Enquanto houver conversa para dar, a televisão vai continuar

"Apesar da perda de poder que a televisão generalista tem tido nas últimas décadas, a televisão ainda exerce uma função social muito importante”, diz-nos Eduardo Cintra Torres. E essa função é “a de fornecer temas de conversa". 

"Temos de falar de alguma coisa com os amigos, com os colegas no emprego, no café, e falamos de quê? Da nossa vida privada? Falamos de coisas que vimos na televisão, porque são coisas que os outros também viram. E se os outros viram eu também quero ver. Se fui ao café e estavam a falar de um programa como este e eu não vi, fico fora de uma relação social".

Um programa que atrai um público de classes com menos poder de compra. E mais mulheres que homens

Citando dados da GFK Audiometria Oficial, o especialista relata que este "é um programa que atrai um público, pelo menos em números absolutos, muitíssimo superior nas classes D e E". Atrai, também "muito mais mulheres do que homens" e "vai aumentado [em números] até aos 55-64 anos, depois diminui". Nem o público mais velho nem o público jovem "tem paciência" para ver. 

O professor destaca ainda a estabilidade das audiências, tendo sido a mais elevada do dia da estreia, a 13 de outubro. Porém, o programa tem vindo a registar “uma ligeira diminuição do poder de atração" tendo "perdido um pouco de impacto, embora pouco significativo". 

De acordo com números disponibilizadas pela agência que representa a produtora dos “Casados à Primeira Vista”, a Shine Iberia, o programa de domingo, ao fim de um mês de exibição, lidera no universo dos canais generalistas com 24.9% de share e 11.2% de audiência média, o que corresponde a um milhão 64 mil e 300 telespetadores.

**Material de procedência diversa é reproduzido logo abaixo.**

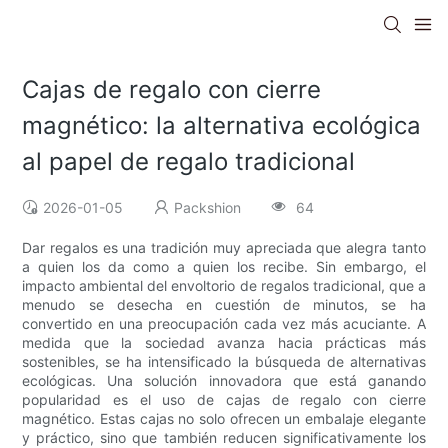
Cajas de regalo con cierre
magnético: la alternativa ecológica
al papel de regalo tradicional
2026-01-05
Packshion
64
Dar regalos es una tradición muy apreciada que alegra tanto
a quien los da como a quien los recibe. Sin embargo, el
impacto ambiental del envoltorio de regalos tradicional, que a
menudo se desecha en cuestión de minutos, se ha
convertido en una preocupación cada vez más acuciante. A
medida que la sociedad avanza hacia prácticas más
sostenibles, se ha intensificado la búsqueda de alternativas
ecológicas. Una solución innovadora que está ganando
popularidad es el uso de cajas de regalo con cierre
magnético. Estas cajas no solo ofrecen un embalaje elegante
y práctico, sino que también reducen significativamente los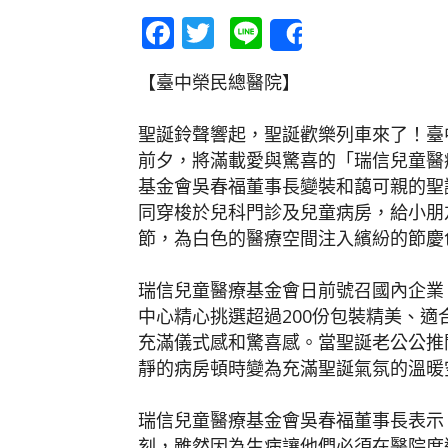
Facebook
Twitter
Line
Share
【臺中榮民總醫院】
聖誕鈴聲響起，聖誕歡樂列車來了！臺
前夕，將滿載愛與驚喜的「瑞信兒童醫療
基金會吳春福董事長變裝和藹可親的聖
同穿梭於兒科門診及兒童病房，給小朋
節，為白色的醫療空間注入繽紛的節慶
瑞信兒童醫療基金會日前號召國內企業
中心精心挑選超過200份包裝精美、
充滿儀式感和驚喜感。當聖誕老公公推
靜的病房頓時變為充滿聖誕氣氛的溫暖
瑞信兒童醫療基金會吳春福董事長表示
刻，雖然因為生病讓他們必須在醫院度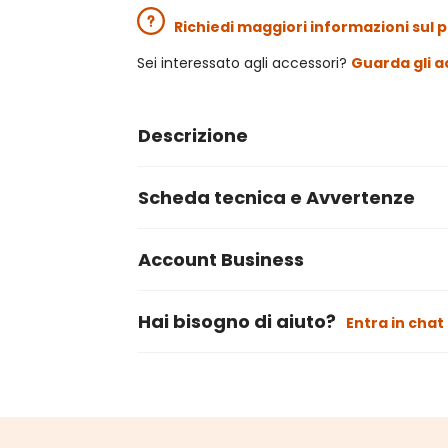
Richiedi maggiori informazioni sul 
Sei interessato agli accessori?
Guarda gli a
Descrizione
Scheda tecnica e Avvertenze
Account Business
Hai bisogno di aiuto?
Entra in chat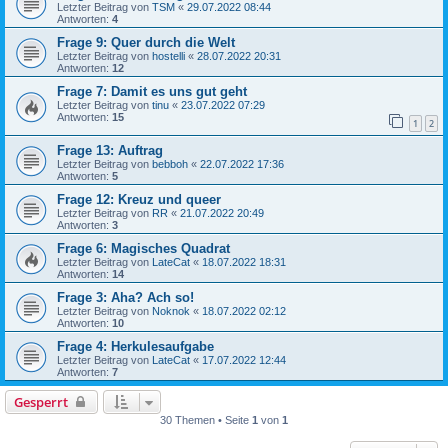
Letzter Beitrag von
TSM
«
29.07.2022 08:44
Antworten:
4
Frage 9: Quer durch die Welt
Letzter Beitrag von
hostelli
«
28.07.2022 20:31
Antworten:
12
Frage 7: Damit es uns gut geht
Letzter Beitrag von
tinu
«
23.07.2022 07:29
Antworten:
15
1
2
Frage 13: Auftrag
Letzter Beitrag von
bebboh
«
22.07.2022 17:36
Antworten:
5
Frage 12: Kreuz und queer
Letzter Beitrag von
RR
«
21.07.2022 20:49
Antworten:
3
Frage 6: Magisches Quadrat
Letzter Beitrag von
LateCat
«
18.07.2022 18:31
Antworten:
14
Frage 3: Aha? Ach so!
Letzter Beitrag von
Noknok
«
18.07.2022 02:12
Antworten:
10
Frage 4: Herkulesaufgabe
Letzter Beitrag von
LateCat
«
17.07.2022 12:44
Antworten:
7
Gesperrt
30 Themen • Seite
1
von
1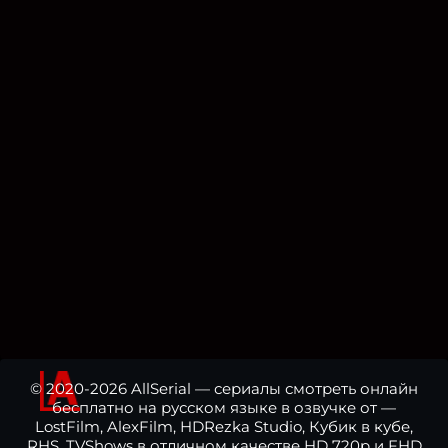
© 2020-2026 AllSerial — сериалы смотреть онлайн
бесплатно на русском языке в озвучке от —
LostFilm, AlexFilm, HDRezka Studio, Кубик в кубе,
RHS, TVShows в отличном качестве HD 720p и FHD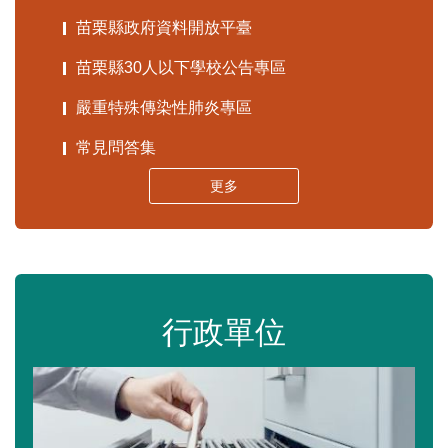
苗栗縣政府資料開放平臺
苗栗縣30人以下學校公告專區
嚴重特殊傳染性肺炎專區
常見問答集
更多
行政單位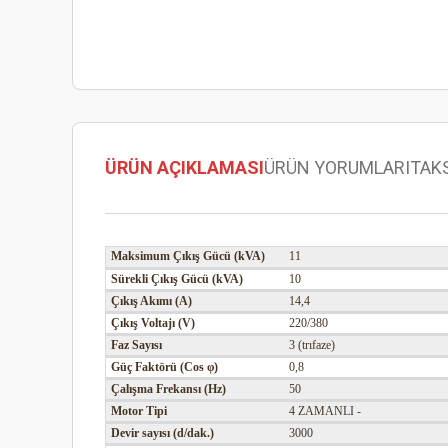
ÜRÜN AÇIKLAMASI
ÜRÜN YORUMLARI
TAK
Maksimum Çıkış Gücü (kVA)
11
Sürekli Çıkış Gücü (kVA)
10
Çıkış Akımı (A)
14,4
Çıkış Voltajı (V)
220/380
Faz Sayısı
3 (trıfaze)
Güç Faktörü (Cos φ)
0,8
Çalışma Frekansı (Hz)
50
Motor Tipi
4 ZAMANLI -
Devir sayısı (d/dak.)
3000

No mesmo período, a edição diária, transmitida antes do Jornal da Noite, está com 21.2% de share e 9.6% de audiência média, o que corresponde a 908 mil e 500 telespetadores — o "Preço Certo"na RTP, é líder neste horário. 

Já a edição extra, transmitida após a novela “Terra Brava” (23h20) lidera, no universo dos canais generalistas, com 25.3% de share e 8.5% de audiência média, o que corresponde a 808 mil e 400 telespetadores.

O que ainda podemos esperar?

"Ainda vai haver muitas surpresas”, adianta ao SAPO24 o especialista dos “Casados à Primeira Vista”, que considera esta edição melhor que a primeira.

“Acho que esta edição é melhor do que a outra porque tem mais reveses, tem mais sal, e mais contornos engraçados do ponto de vista do que é a realidade dos portugueses e daquilo que ouvimos em consulta”.

Considerando ser ainda “muito mais rica e representativa” que a primeira, Alexandre Machado destaca a presença "muito maior de outros fatores", como o da “influência sociofamiliar maior”.

“Principalmente nas mulheres, a influência do meio e das famílias foi preponderante no modelo de tomada de decisão durante o programa e depois (…) Temos os homens dispostos para uma relação e as mulheres barricadas, entre aspas, atrás de padrões muito tóxicos daquilo que é uma relação e com pouca capacidade para largar os padrões do passado”.

O programa “Casados à Primeira Vista” está em exibição na SIC, com galas semanais ao domingo e ‘extras’ diários pelas 19h20 e as 23h20.